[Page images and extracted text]
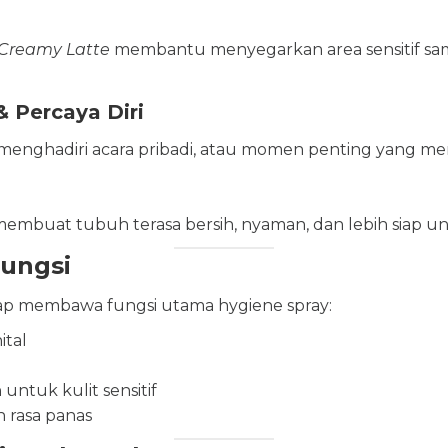
Creamy Latte
membantu menyegarkan area sensitif samb
& Percaya Diri
enghadiri acara pribadi, atau momen penting yang me
membuat tubuh terasa bersih, nyaman, dan lebih siap unt
Fungsi
ap membawa fungsi utama hygiene spray:
tal
ntuk kulit sensitif
 rasa panas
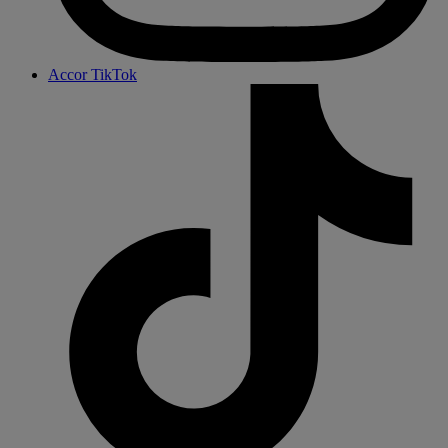
Accor TikTok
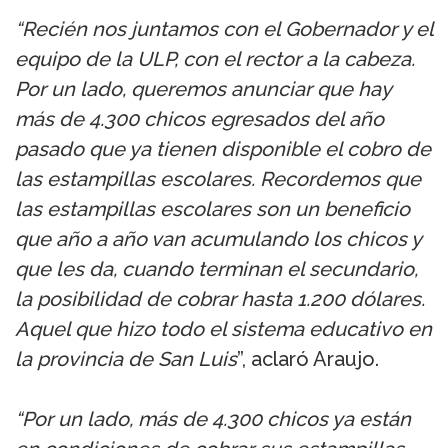
“Recién nos juntamos con el Gobernador y el
equipo de la ULP, con el rector a la cabeza.
Por un lado, queremos anunciar que hay
más de 4.300 chicos egresados del año
pasado que ya tienen disponible el cobro de
las estampillas escolares. Recordemos que
las estampillas escolares son un beneficio
que año a año van acumulando los chicos y
que les da, cuando terminan el secundario,
la posibilidad de cobrar hasta 1.200 dólares.
Aquel que hizo todo el sistema educativo en
la provincia de San Luis
”, aclaró Araujo.
“Por un lado, más de 4.300 chicos ya están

Task goal: Copy each entry exactly, with no pictures.

Task output:
Creamy Latte
membantu menyegarkan area sensitif samb
& Percaya Diri
enghadiri acara pribadi, atau momen penting yang me
membuat tubuh terasa bersih, nyaman, dan lebih siap unt
Fungsi
ap membawa fungsi utama hygiene spray:
tal
ntuk kulit sensitif
 rasa panas
Accor TikTok
“Recién nos juntamos con el Gobernador y el
equipo de la ULP, con el rector a la cabeza.
Por un lado, queremos anunciar que hay
más de 4.300 chicos egresados del año
pasado que ya tienen disponible el cobro de
las estampillas escolares. Recordemos que
las estampillas escolares son un beneficio
que año a año van acumulando los chicos y
que les da, cuando terminan el secundario,
la posibilidad de cobrar hasta 1.200 dólares.
Aquel que hizo todo el sistema educativo en
la provincia de San Luis
”, aclaró Araujo.
“Por un lado, más de 4.300 chicos ya están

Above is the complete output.